Karhutla di Nunukan Kaltara, 2 Hektare Lahan Terbakar, Petugas Berjibaku Padamkan Api
Amiruddin April 20, 2026 08:14 AM

 

TRIBUNKALTARA.COM, NUNUKAN - Kebakaran hutan dan lahan ( karhutla ) kembali terjadi di Kabupaten Nunukan, Kalimantan Utara atau Kaltara. 

Kali ini, si jago merah melahap lahan seluas lebih dari 2 hektare di Jalan Anastasia Wijaya, Panamas, Kelurahan Mansapa, Kecamatan Nunukan Selatan, Nunukan, Sabtu (18/4/2026) sore.

Kejadian ini diperkirakan mulai sekitar pukul 17.00 WITA. 

Dalam waktu singkat, kobaran api menjalar cepat di area perbukitan, diperparah oleh tiupan angin yang cukup kencang.

Tim gabungan dari BPBD Kabupaten Nunukan, Lanal Nunukan, Polres, hingga warga sekitar, langsung bergerak cepat ke lokasi untuk melakukan pemadaman.

 

KARHUTLA DI NUNUKAN - Tampak kebakaran hutan dan lahan (karhutla) di Jalan Anastasia Wijaya, Kelurahan Mansapa, Kecamatan Nunukan Selatan, Sabtu (18/4/2026) malam. Api yang melalap lebih dari 2 hektare lahan berhasil dipadamkan setelah upaya intensif selama kurang lebih tiga jam di tengah kondisi angin kencang dan keterbatasan jarak pandang. (TribunKaltara.com/Istimewa-Hasanuddin)

 

Baca juga: Warga Nunukan Wajib Tahu Kelalaian Sepele Ini Bisa Picu Kebakaran Besar, Berikut Nomor Pemadam

Kepala Sub Bidang Penyelamatan BPBD Kabupaten Nunukan, Hasanuddin, mengungkapkan bahwa proses pemadaman berlangsung cukup berat karena kondisi medan dan cuaca.

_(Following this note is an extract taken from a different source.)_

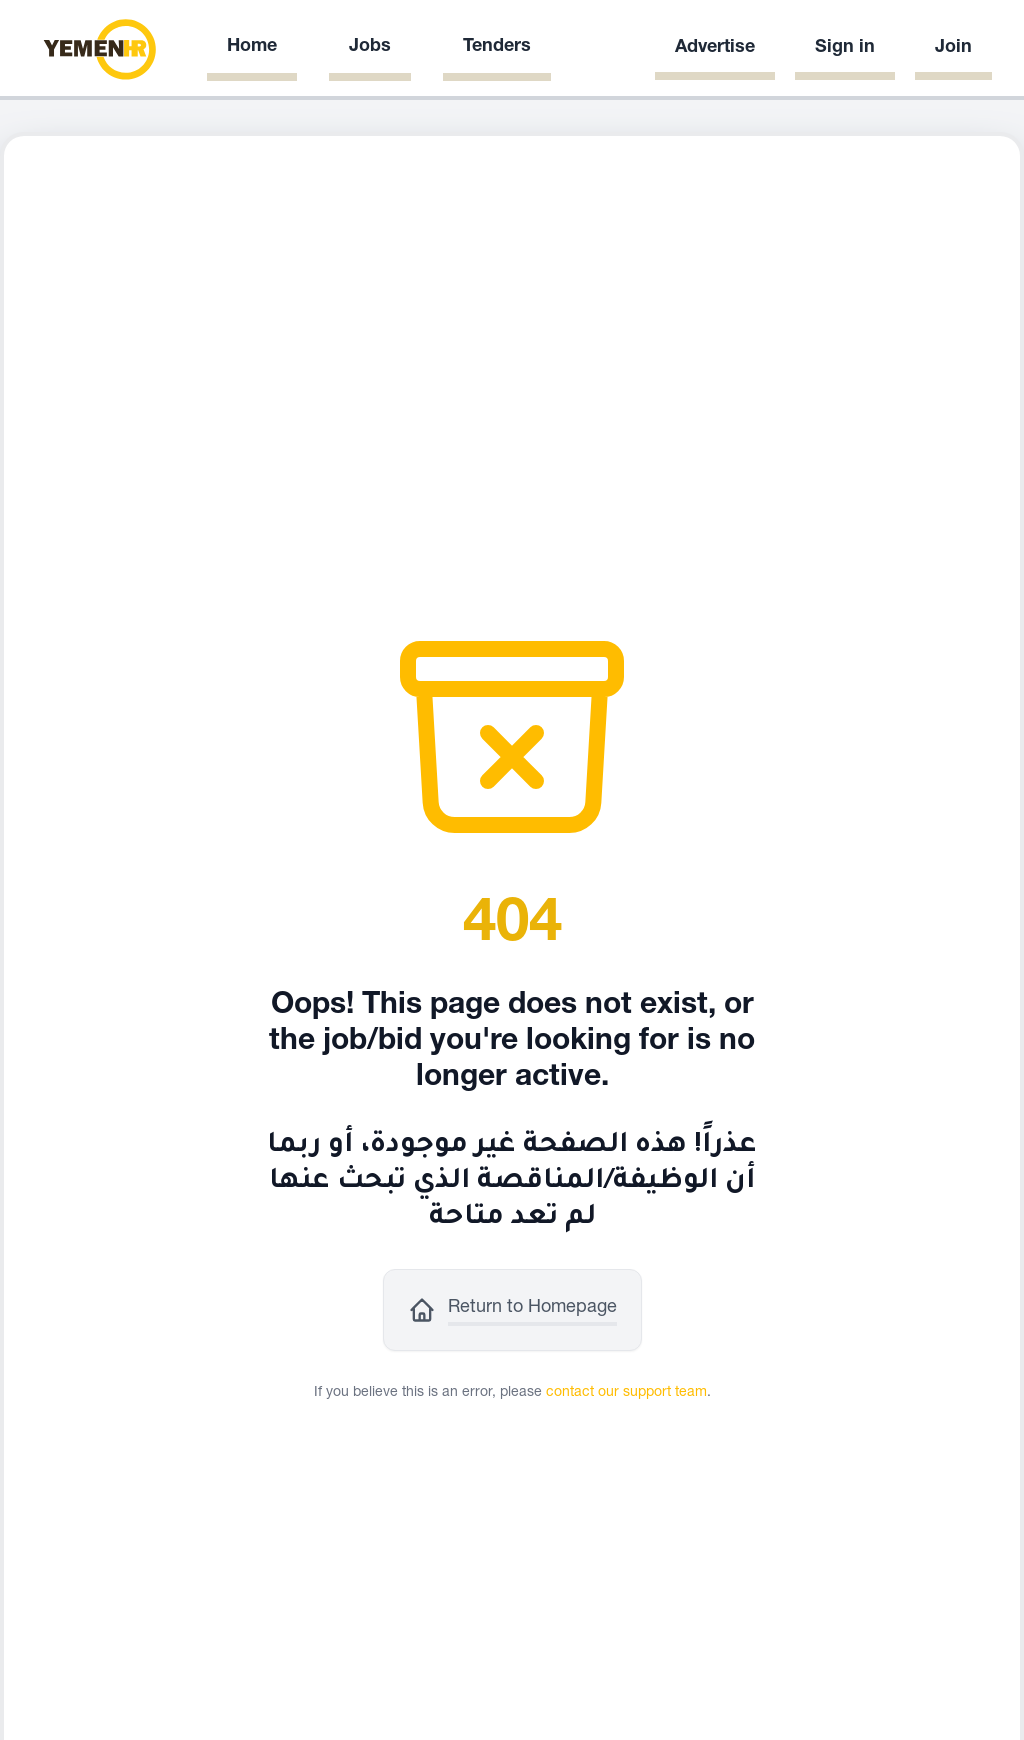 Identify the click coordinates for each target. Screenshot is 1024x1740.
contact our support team (626, 1393) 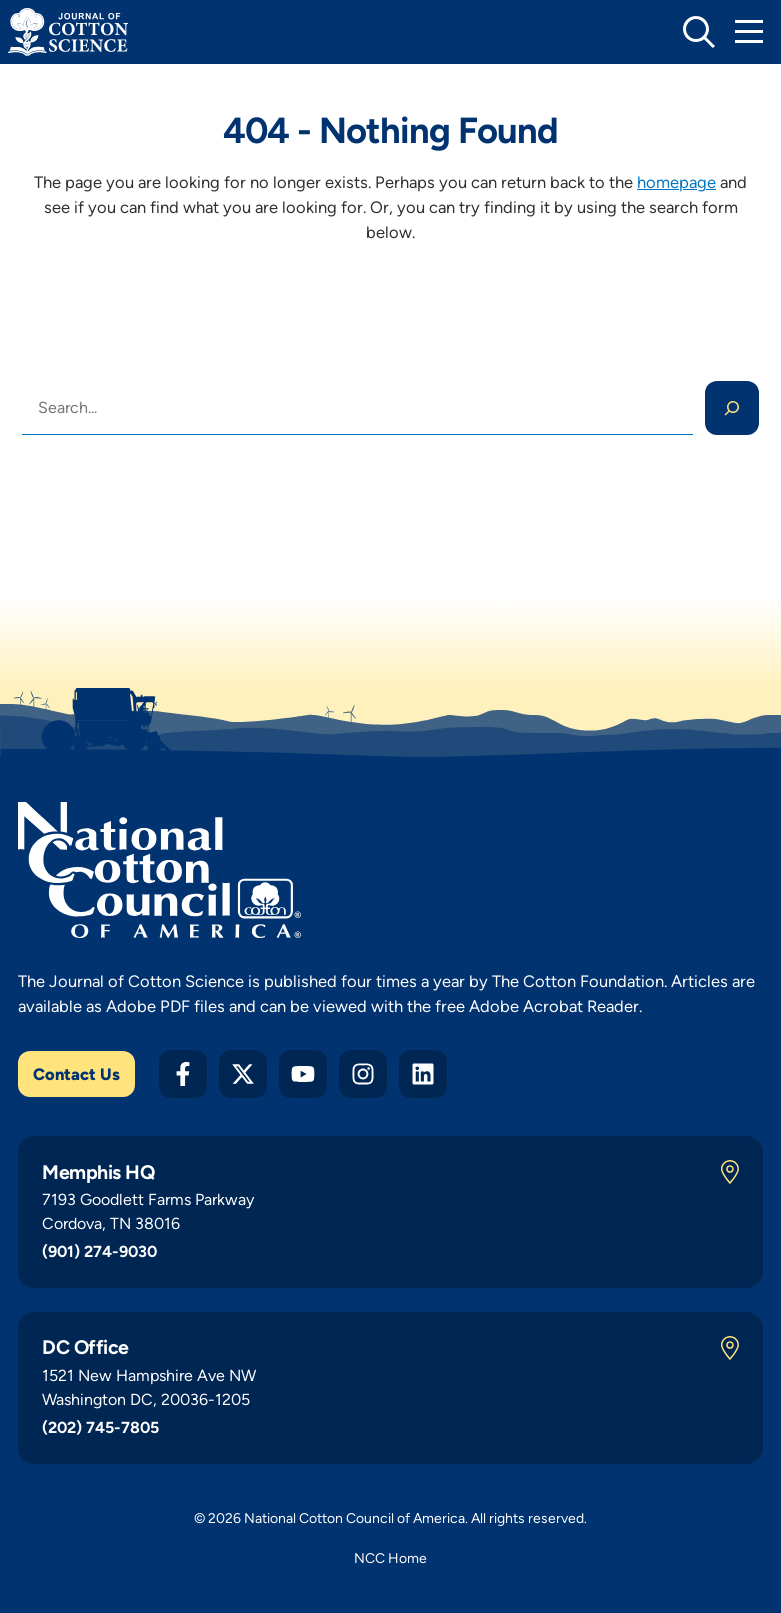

“Lokasi kebakaran berada di area perbukitan dengan angin yang cukup kencang. 

Ditambah lagi pemadaman berlangsung hingga malam hari, sehingga jarak pandang terbatas dan menyulitkan petugas,” ujarnya kepada TribunKaltara.con, Senin (20/4/2026).

Menurut Hasanuddin, tim harus memanfaatkan sumber air seadanya di sekitar lokasi.

“Kami menggunakan air dari tampungan galian di sekitar lokasi, dengan mesin pompa apung untuk melakukan pemadaman langsung di titik api,” jelasnya.

Berbagai peralatan dikerahkan dalam operasi tersebut, mulai dari mobil rescue BPBD, truk tangki Damkarhutla, mobil slip on, kendaraan roda dua, hingga peralatan manual seperti pompa gendong dan pemukul api.

Setelah berjibaku selama kurang lebih tiga jam, api akhirnya berhasil dipadamkan sekitar pukul 20.00 WITA.

“Alhamdulillah api berhasil kami kendalikan sebelum meluas lebih jauh,” tambah Hasanuddin.

Tidak ada korban jiwa dalam peristiwa ini, namun luas lahan yang terbakar diperkirakan lebih dari 2 hektare milik warga setempat. 

Sementara itu, penyebab kebakaran masih dalam proses penyelidikan oleh pihak berwenang.

Peristiwa ini menjadi pengingat serius bagi masyarakat untuk tidak membuka lahan dengan cara dibakar, terutama di tengah kondisi cuaca yang rawan memicu kebakaran hutan dan lahan.